(Records from a data collection)
* * *
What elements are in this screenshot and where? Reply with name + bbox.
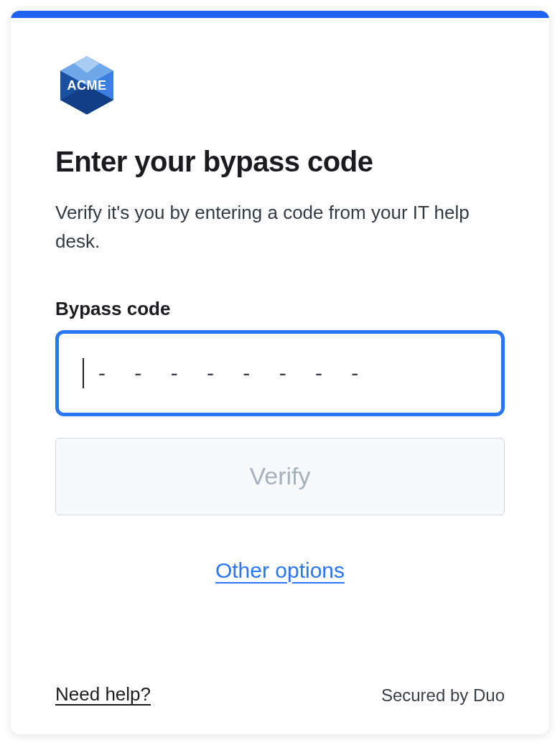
verify-button[interactable]: Verify: [55, 438, 505, 515]
card-footer: Need help? Secured by Duo: [55, 640, 505, 706]
page-title: Enter your bypass code: [55, 146, 505, 178]
page-subtitle: Verify it's you by entering a code from …: [55, 198, 505, 256]
secured-by-text: Secured by Duo: [381, 685, 505, 706]
bypass-code-input-wrap: - - - - - - - -: [55, 330, 505, 416]
card-content: ACME Enter your bypass code Verify it's …: [11, 18, 549, 734]
other-options-link[interactable]: Other options: [215, 558, 345, 582]
brand-logo-text: ACME: [67, 78, 107, 93]
other-options-wrap: Other options: [55, 558, 505, 583]
bypass-code-input[interactable]: [55, 330, 505, 416]
bypass-code-label: Bypass code: [55, 298, 505, 320]
accent-top-bar: [11, 11, 549, 18]
need-help-link[interactable]: Need help?: [55, 683, 151, 706]
auth-card: ACME Enter your bypass code Verify it's …: [11, 11, 549, 734]
brand-logo: ACME: [55, 54, 118, 117]
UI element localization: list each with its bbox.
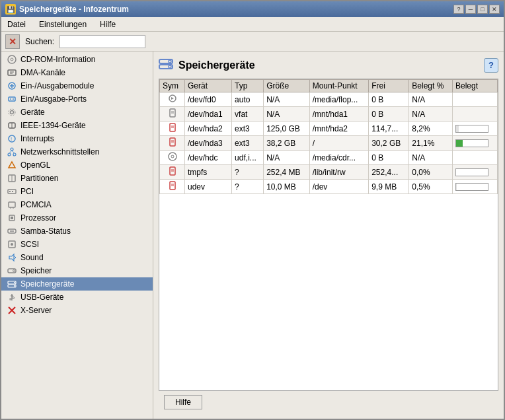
cell-type: vfat [232, 107, 264, 122]
cell-free: 0 B [369, 107, 409, 122]
sidebar-label-speicher: Speicher [20, 266, 52, 275]
sidebar-label-interrupts: Interrupts [20, 134, 54, 143]
minimize-button[interactable]: ─ [465, 5, 476, 14]
cell-device: /dev/fd0 [185, 92, 232, 107]
menu-hilfe[interactable]: Hilfe [97, 18, 119, 30]
help-button[interactable]: ? [453, 5, 464, 14]
cell-type: ext3 [232, 136, 264, 151]
sidebar-item-ieee[interactable]: IEEE-1394-Geräte [1, 119, 153, 132]
menu-datei[interactable]: Datei [4, 18, 29, 30]
cell-mount: /lib/init/rw [309, 165, 369, 180]
cell-size: N/A [264, 92, 310, 107]
sidebar-label-cdrom: CD-ROM-Information [20, 55, 95, 64]
sidebar-label-speichergeraete: Speichergeräte [20, 279, 74, 289]
cell-bar [452, 151, 497, 165]
main-header: Speichergeräte ? [159, 57, 498, 73]
device-table: Sym Gerät Typ Größe Mount-Punkt Frei Bel… [159, 79, 498, 194]
sidebar-item-opengl[interactable]: OpenGL [1, 158, 153, 172]
sidebar-item-ioports[interactable]: Ein/Ausgabe-Ports [1, 92, 153, 106]
sidebar-label-processor: Prozessor [20, 213, 56, 223]
sidebar-item-network[interactable]: Netzwerkschnittstellen [1, 145, 153, 158]
sidebar-item-pcmcia[interactable]: PCMCIA [1, 198, 153, 211]
sidebar-item-scsi[interactable]: SCSI [1, 238, 153, 251]
sidebar-item-processor[interactable]: Prozessor [1, 211, 153, 225]
toolbar: ✕ Suchen: [1, 32, 504, 52]
sidebar-item-speichergeraete[interactable]: Speichergeräte [1, 277, 153, 291]
svg-point-48 [13, 297, 15, 299]
col-percent: Belegt % [409, 80, 453, 92]
svg-rect-26 [9, 191, 11, 192]
cell-free: 30,2 GB [369, 136, 409, 151]
sidebar-item-samba[interactable]: Samba-Status [1, 225, 153, 238]
window-title: Speichergeräte - Infozentrum [19, 5, 129, 14]
cell-sym [160, 107, 185, 122]
svg-point-68 [171, 155, 174, 158]
col-mount: Mount-Punkt [309, 80, 369, 92]
svg-point-44 [14, 282, 15, 283]
sidebar-item-cdrom[interactable]: CD-ROM-Information [1, 53, 153, 66]
sidebar-item-usb[interactable]: USB-Geräte [1, 291, 153, 304]
cell-mount: /media/cdr... [309, 151, 369, 165]
cell-free: 0 B [369, 151, 409, 165]
cell-sym [160, 180, 185, 194]
svg-point-11 [11, 111, 14, 114]
sidebar-item-geraete[interactable]: Geräte [1, 106, 153, 119]
svg-point-19 [13, 153, 16, 156]
device-table-container: Sym Gerät Typ Größe Mount-Punkt Frei Bel… [159, 79, 498, 391]
sidebar-item-pci[interactable]: PCI [1, 185, 153, 198]
svg-rect-2 [8, 70, 16, 75]
sidebar-label-samba: Samba-Status [20, 227, 71, 236]
io-module-icon [7, 81, 17, 91]
maximize-button[interactable]: □ [477, 5, 488, 14]
main-header-left: Speichergeräte [159, 57, 255, 73]
sidebar-item-iomodule[interactable]: Ein-/Ausgabemodule [1, 79, 153, 92]
cell-size: 38,2 GB [264, 136, 310, 151]
svg-rect-8 [9, 97, 15, 101]
sidebar-item-speicher[interactable]: Speicher [1, 264, 153, 277]
svg-marker-22 [9, 162, 15, 168]
cell-device: tmpfs [185, 165, 232, 180]
sound-icon [7, 252, 17, 263]
main-help-button[interactable]: ? [484, 58, 498, 73]
cell-free: 114,7... [369, 122, 409, 136]
menu-einstellungen[interactable]: Einstellungen [36, 18, 90, 30]
sidebar-label-iomodule: Ein-/Ausgabemodule [20, 81, 94, 90]
sidebar-item-partitions[interactable]: Partitionen [1, 172, 153, 185]
footer-hilfe-button[interactable]: Hilfe [164, 395, 202, 409]
cell-bar [452, 180, 497, 194]
svg-point-12 [9, 109, 15, 116]
close-button[interactable]: ✕ [489, 5, 500, 14]
sidebar-label-network: Netzwerkschnittstellen [20, 147, 99, 157]
table-row: udev?10,0 MB/dev9,9 MB0,5% [160, 180, 498, 194]
cell-mount: / [309, 136, 369, 151]
io-port-icon [7, 94, 17, 104]
opengl-icon [7, 160, 17, 170]
main-window: 💾 Speichergeräte - Infozentrum ? ─ □ ✕ D… [0, 0, 505, 420]
cell-device: udev [185, 180, 232, 194]
search-label: Suchen: [25, 37, 54, 46]
cell-device: /dev/hda3 [185, 136, 232, 151]
sidebar-item-xserver[interactable]: X-Server [1, 304, 153, 317]
svg-line-39 [15, 258, 16, 259]
cell-free: 9,9 MB [369, 180, 409, 194]
cell-sym [160, 92, 185, 107]
col-belegt: Belegt [452, 80, 497, 92]
cell-mount: /mnt/hda1 [309, 107, 369, 122]
cell-bar [452, 92, 497, 107]
partition-icon [7, 173, 17, 184]
samba-icon [7, 226, 17, 236]
sidebar-item-interrupts[interactable]: ! Interrupts [1, 132, 153, 145]
gear-icon [7, 107, 17, 118]
sidebar-item-dma[interactable]: DMA-Kanäle [1, 66, 153, 79]
cell-percent: N/A [409, 107, 453, 122]
cell-device: /dev/hda2 [185, 122, 232, 136]
search-input[interactable] [59, 35, 145, 48]
cell-sym [160, 151, 185, 165]
processor-icon [7, 213, 17, 223]
main-title: Speichergeräte [178, 59, 255, 71]
cell-percent: 8,2% [409, 122, 453, 136]
search-clear-button[interactable]: ✕ [5, 34, 20, 49]
sidebar-item-sound[interactable]: Sound [1, 251, 153, 264]
col-frei: Frei [369, 80, 409, 92]
cell-free: 252,4... [369, 165, 409, 180]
* * *
Activity — Each line above should be written out again exactly, and no picture should appear in the copy.

Result for this exercise —
What elements are in this screenshot and where? Reply with name + bbox.
verify-button[interactable]: Verify: [55, 438, 505, 515]
card-footer: Need help? Secured by Duo: [55, 640, 505, 706]
page-title: Enter your bypass code: [55, 146, 505, 178]
page-subtitle: Verify it's you by entering a code from …: [55, 198, 505, 256]
secured-by-text: Secured by Duo: [381, 685, 505, 706]
bypass-code-input-wrap: - - - - - - - -: [55, 330, 505, 416]
card-content: ACME Enter your bypass code Verify it's …: [11, 18, 549, 734]
other-options-link[interactable]: Other options: [215, 558, 345, 582]
brand-logo-text: ACME: [67, 78, 107, 93]
other-options-wrap: Other options: [55, 558, 505, 583]
bypass-code-input[interactable]: [55, 330, 505, 416]
bypass-code-label: Bypass code: [55, 298, 505, 320]
accent-top-bar: [11, 11, 549, 18]
need-help-link[interactable]: Need help?: [55, 683, 151, 706]
auth-card: ACME Enter your bypass code Verify it's …: [11, 11, 549, 734]
brand-logo: ACME: [55, 54, 118, 117]
UI element localization: list each with its bbox.
cell-type: vfat [232, 107, 264, 122]
cell-free: 0 B [369, 107, 409, 122]
sidebar-label-speicher: Speicher [20, 266, 52, 275]
sidebar-label-interrupts: Interrupts [20, 134, 54, 143]
minimize-button[interactable]: ─ [465, 5, 476, 14]
cell-device: /dev/fd0 [185, 92, 232, 107]
menu-hilfe[interactable]: Hilfe [97, 18, 119, 30]
help-button[interactable]: ? [453, 5, 464, 14]
cell-type: ext3 [232, 136, 264, 151]
sidebar-item-ieee[interactable]: IEEE-1394-Geräte [1, 119, 153, 132]
menu-datei[interactable]: Datei [4, 18, 29, 30]
cell-mount: /lib/init/rw [309, 165, 369, 180]
cell-size: N/A [264, 92, 310, 107]
sidebar-label-cdrom: CD-ROM-Information [20, 55, 95, 64]
sidebar-label-speichergeraete: Speichergeräte [20, 279, 74, 289]
cell-bar [452, 151, 497, 165]
main-header: Speichergeräte ? [159, 57, 498, 73]
device-table: Sym Gerät Typ Größe Mount-Punkt Frei Bel… [159, 79, 498, 194]
sidebar-item-opengl[interactable]: OpenGL [1, 158, 153, 172]
sidebar-item-ioports[interactable]: Ein/Ausgabe-Ports [1, 92, 153, 106]
sidebar-label-processor: Prozessor [20, 213, 56, 223]
sidebar-item-network[interactable]: Netzwerkschnittstellen [1, 145, 153, 158]
sidebar-item-pcmcia[interactable]: PCMCIA [1, 198, 153, 211]
sidebar-item-scsi[interactable]: SCSI [1, 238, 153, 251]
sidebar-item-processor[interactable]: Prozessor [1, 211, 153, 225]
toolbar: ✕ Suchen: [1, 32, 504, 52]
sidebar-item-speichergeraete[interactable]: Speichergeräte [1, 277, 153, 291]
svg-point-48 [13, 297, 15, 299]
col-percent: Belegt % [409, 80, 453, 92]
svg-rect-26 [9, 191, 11, 192]
cell-free: 30,2 GB [369, 136, 409, 151]
sidebar-item-samba[interactable]: Samba-Status [1, 225, 153, 238]
window-title: Speichergeräte - Infozentrum [19, 5, 129, 14]
cell-sym [160, 107, 185, 122]
svg-point-68 [171, 155, 174, 158]
col-mount: Mount-Punkt [309, 80, 369, 92]
svg-point-44 [14, 282, 15, 283]
sidebar-item-cdrom[interactable]: CD-ROM-Information [1, 53, 153, 66]
sidebar-item-usb[interactable]: USB-Geräte [1, 291, 153, 304]
cell-mount: /media/cdr... [309, 151, 369, 165]
cell-free: 0 B [369, 151, 409, 165]
cell-sym [160, 180, 185, 194]
svg-point-11 [11, 111, 14, 114]
sidebar-item-geraete[interactable]: Geräte [1, 106, 153, 119]
svg-point-19 [13, 153, 16, 156]
device-table-container: Sym Gerät Typ Größe Mount-Punkt Frei Bel… [159, 79, 498, 391]
sidebar-item-pci[interactable]: PCI [1, 185, 153, 198]
svg-rect-2 [8, 70, 16, 75]
sidebar-label-samba: Samba-Status [20, 227, 71, 236]
io-module-icon [7, 81, 17, 91]
maximize-button[interactable]: □ [477, 5, 488, 14]
main-header-left: Speichergeräte [159, 57, 255, 73]
sidebar-item-iomodule[interactable]: Ein-/Ausgabemodule [1, 79, 153, 92]
cell-size: 38,2 GB [264, 136, 310, 151]
svg-rect-8 [9, 97, 15, 101]
sidebar-item-speicher[interactable]: Speicher [1, 264, 153, 277]
svg-marker-22 [9, 162, 15, 168]
cell-device: tmpfs [185, 165, 232, 180]
sound-icon [7, 252, 17, 263]
main-help-button[interactable]: ? [484, 58, 498, 73]
cell-free: 114,7... [369, 122, 409, 136]
menu-einstellungen[interactable]: Einstellungen [36, 18, 90, 30]
sidebar-label-iomodule: Ein-/Ausgabemodule [20, 81, 94, 90]
sidebar-item-partitions[interactable]: Partitionen [1, 172, 153, 185]
footer-hilfe-button[interactable]: Hilfe [164, 395, 202, 409]
cell-bar [452, 180, 497, 194]
svg-point-12 [9, 109, 15, 116]
close-button[interactable]: ✕ [489, 5, 500, 14]
sidebar-label-network: Netzwerkschnittstellen [20, 147, 99, 157]
table-row: udev?10,0 MB/dev9,9 MB0,5% [160, 180, 498, 194]
cell-mount: / [309, 136, 369, 151]
io-port-icon [7, 94, 17, 104]
opengl-icon [7, 160, 17, 170]
main-window: 💾 Speichergeräte - Infozentrum ? ─ □ ✕ D… [0, 0, 505, 420]
cell-device: udev [185, 180, 232, 194]
search-label: Suchen: [25, 37, 54, 46]
cell-device: /dev/hda3 [185, 136, 232, 151]
sidebar-item-xserver[interactable]: X-Server [1, 304, 153, 317]
svg-line-39 [15, 258, 16, 259]
cell-free: 9,9 MB [369, 180, 409, 194]
cell-sym [160, 92, 185, 107]
col-belegt: Belegt [452, 80, 497, 92]
cell-mount: /mnt/hda1 [309, 107, 369, 122]
cell-bar [452, 92, 497, 107]
partition-icon [7, 173, 17, 184]
samba-icon [7, 226, 17, 236]
sidebar-item-interrupts[interactable]: ! Interrupts [1, 132, 153, 145]
gear-icon [7, 107, 17, 118]
sidebar-item-dma[interactable]: DMA-Kanäle [1, 66, 153, 79]
cell-percent: N/A [409, 107, 453, 122]
cell-device: /dev/hda2 [185, 122, 232, 136]
search-input[interactable] [59, 35, 145, 48]
cell-sym [160, 151, 185, 165]
processor-icon [7, 213, 17, 223]
main-title: Speichergeräte [178, 59, 255, 71]
cell-percent: 8,2% [409, 122, 453, 136]
search-clear-button[interactable]: ✕ [5, 34, 20, 49]
sidebar-item-sound[interactable]: Sound [1, 251, 153, 264]
col-frei: Frei [369, 80, 409, 92]
cell-free: 252,4... [369, 165, 409, 180]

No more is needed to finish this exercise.